UK paper accuses Shehbaz family of stealing quake victims’ aid money

LAHORE – A British newspaper on Sunday reported Pakistan Muslim League-Nawaz (PML-N) President Shehbaz Sharif and his family were involved in money laundering in England.

According to the report, published in Daily Mail Online, UK’s Department for International Development (DIFD) had given millions of pounds to former Punjab chief minister Shehbaz for the rehabilitation of earthquake victims. But, on the other hand, Shehbaz and his family were embezzled tens of millions of pounds of public money and laundering it to Britain, the alleged report claimed.

“After winning the election on a pledge to combat corruption, Khan set up a special team to deal with it, the Asset Recovery Unit, headed by a UK-educated barrister. They have examined a series of suspicious transactions running too many millions and shown that Shehbaz’s family’s assets grew enormously during the years he was in power,” the report further stated.

The report further revealed, the Sharif family was worth just £150,000 in 2003, but by 2018 their total assets had grown to about £200 million. “Among other properties, Shehbaz owns a 53,000 sq ft palace in Lahore, which has its own large security force,” said the report.

According to the report, the family’s legitimate income sources could not account for their riches.

The money, the report said, was channelled from abroad – via several elaborate money-laundering schemes, in which Britain played a central role.

The report also claimed laundered payments were made to Shehbaz’s children, his wife and his son-in-law Ali Imran. But it added Shehbaz “was the principal beneficiary of this money-laundering enterprise, by way of spending, acquisition of properties and their expansion into palatial houses where he lived.”

The Mail on Sunday further revealed that according to the documents in its possession, Shehbaz’s son-in-law received about £1million from a fund established to rebuild the lives of earthquake victims – to which DFID gave £54 million from UK taxpayers.

“Investigators have launched inquiries into alleged thefts from DFID-funded schemes to give poor women cash to lift them out of poverty and to provide healthcare for rural families,” the report said.
Stolen millions were laundered in Birmingham and then allegedly transferred to Shehbaz’s family accounts by UK branches of banks including Barclays and HSBC, it added.

Self-confessed Birmingham money-launderer Aftab Mehmood told the Mail on Sunday that he had his accounts audited every three months by Her Majesty’s Revenue and Customs – who failed to notice anything was amiss, the report said.

The publication stated that Britain’s National Crime Agency was working closely with Pakistani investigators and Home Secretary Sajid Javid was discussing the possible extradition of members of Shehbaz’s family who have taken refuge in London.

The DFID has been running a £1.75 million project designed to ‘reduce the exposure to fraud and corruption’ of UK aid.

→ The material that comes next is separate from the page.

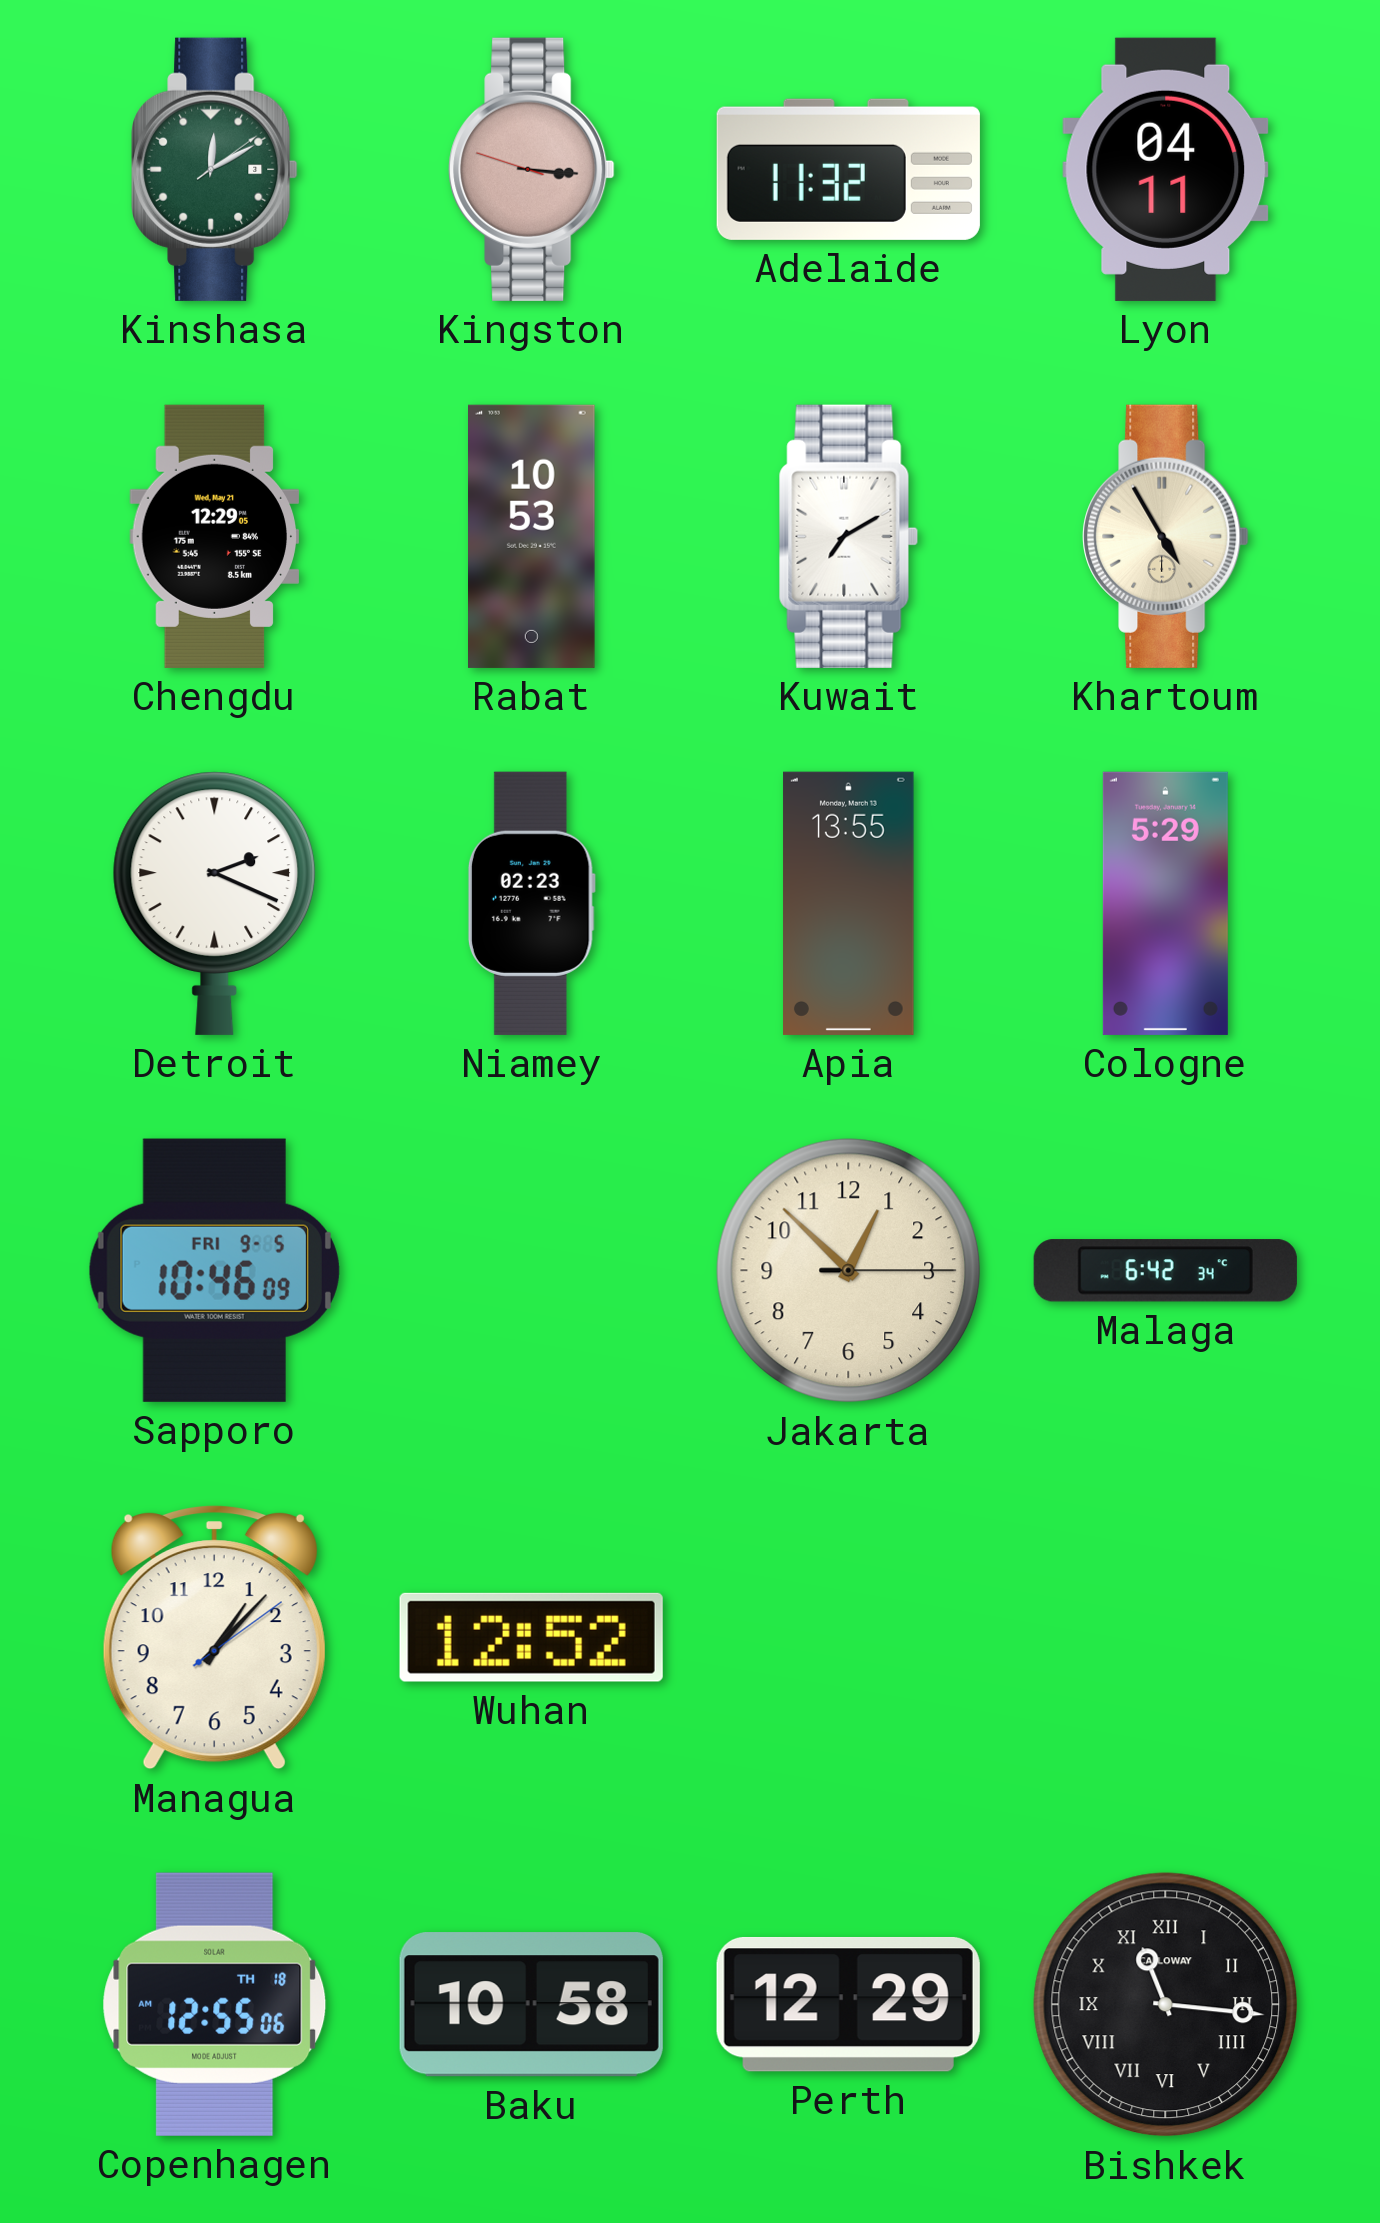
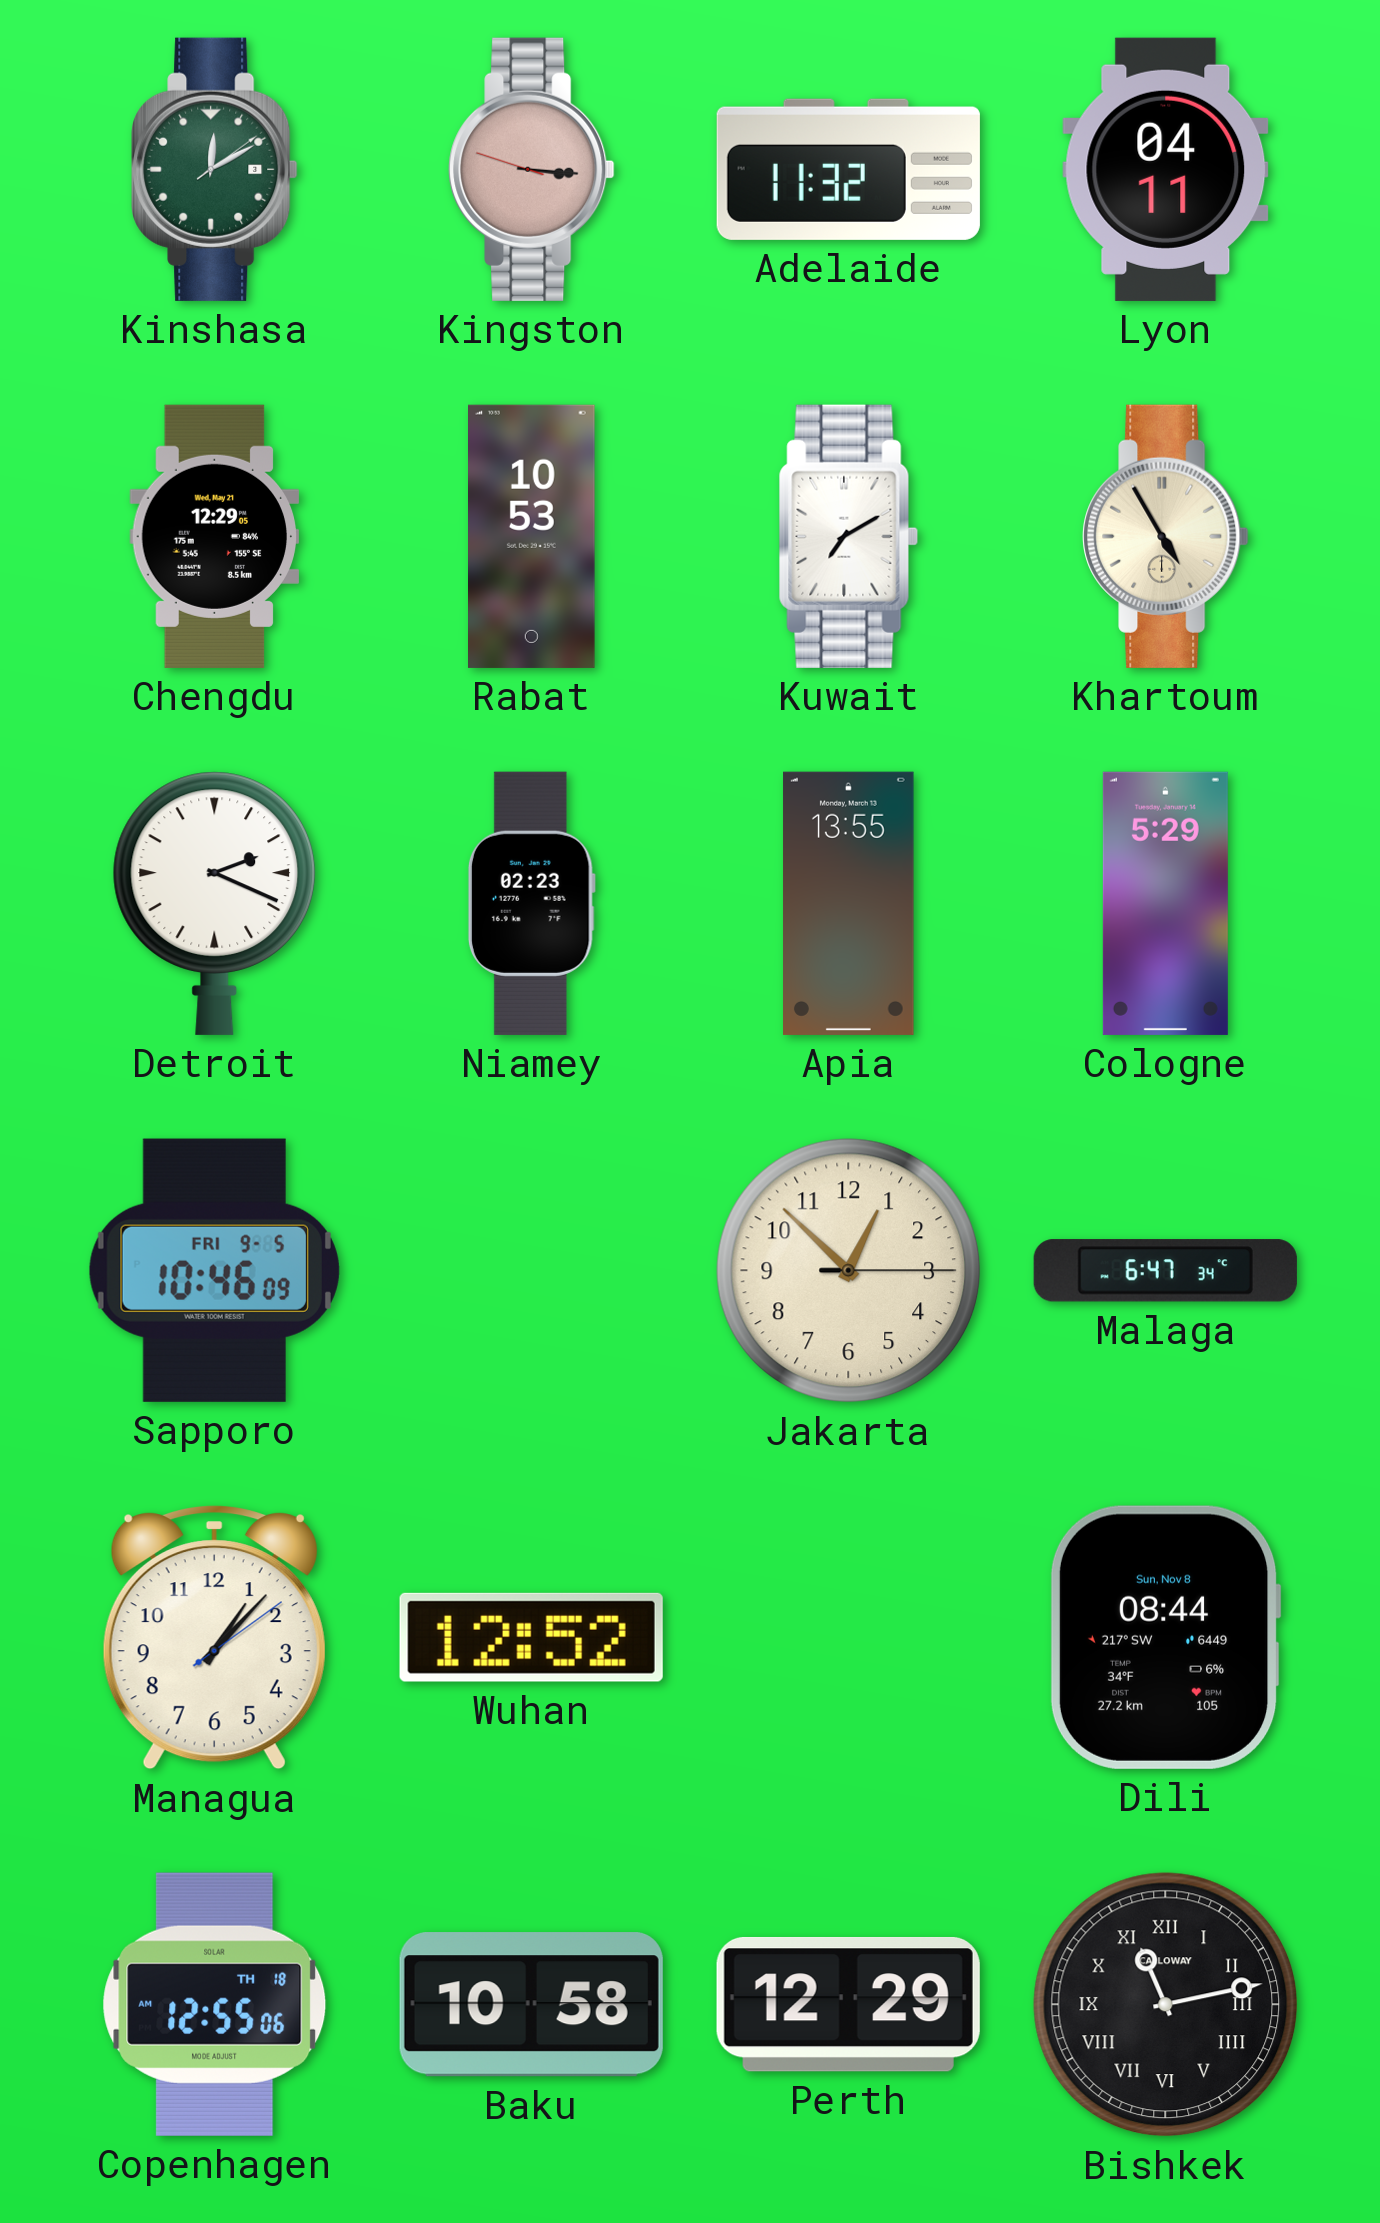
Malaga: 6:42 -> 6:47
Dili: none -> 08:44
Bishkek: 11:16 -> 11:13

Despite it being already vigilant, DFID admitted that, to date, it has referred just one individual to the Pakistani authorities for trying to steal UK funds.

Former International Development Secretary Priti Patel has demanded an enquiry be done into the corruption. Speaking to the Mail on Sunday, Patel said, ‘As someone who has served as Secretary of State at DFID, I find it shocking that British funds may have been abused, especially given the background of poverty in Pakistan which aid is meant to alleviate.”

Pakistan’s Earthquake Relief and Reconstruction Authority, set up after the devastating quake of 2005, received £54 million from DFID between then and 2012, both for immediate relief and long-term schemes to rebuild victims’ lives.

Ikram Naveed, the former finance director of ERRA, pleaded guilty and confessed last November to embezzling about £1.5 million from ERRA during the period DFID was funding it, of which he passed on almost £1 million to Ali Imran, Shahbaz’s son-in-law who is married to his daughter Rabia.

Shehbaz’s son Suleman has denied the allegations against him and his family and said they were the product of a ‘political witch-hunt’ ordered by PM Imran.

“No allegation has been proven. There is no evidence of kickbacks,” he said.

Former minister and senior PML-N leader Ahsan Iqbal termed the report a ‘pack of lies’ and ‘paid’. Talking to media, Iqbal said Daily Mail is not a reliable source of information and even Wikipedia does not cite the newspaper.